[Start of section]
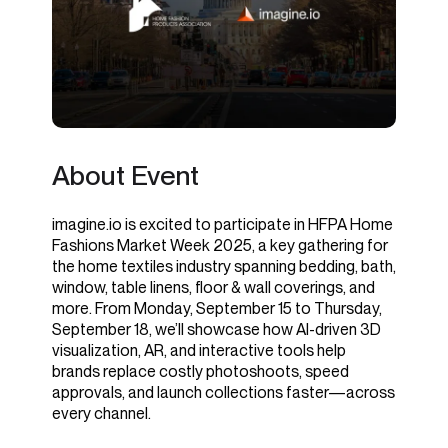
About Event
imagine.io is excited to participate in HFPA Home
Fashions Market Week 2025, a key gathering for
the home textiles industry spanning bedding, bath,
window, table linens, floor & wall coverings, and
more. From Monday, September 15 to Thursday,
September 18, we’ll showcase how AI-driven 3D
visualization, AR, and interactive tools help
brands replace costly photoshoots, speed
approvals, and launch collections faster—across
every channel.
[End of section]
**DIRECTIONS:**
Without the pictures, transcribe the listing above exactly.

**ANSWER BELOW:**
About Event
imagine.io is excited to participate in HFPA Home
Fashions Market Week 2025, a key gathering for
the home textiles industry spanning bedding, bath,
window, table linens, floor & wall coverings, and
more. From Monday, September 15 to Thursday,
September 18, we’ll showcase how AI-driven 3D
visualization, AR, and interactive tools help
brands replace costly photoshoots, speed
approvals, and launch collections faster—across
every channel.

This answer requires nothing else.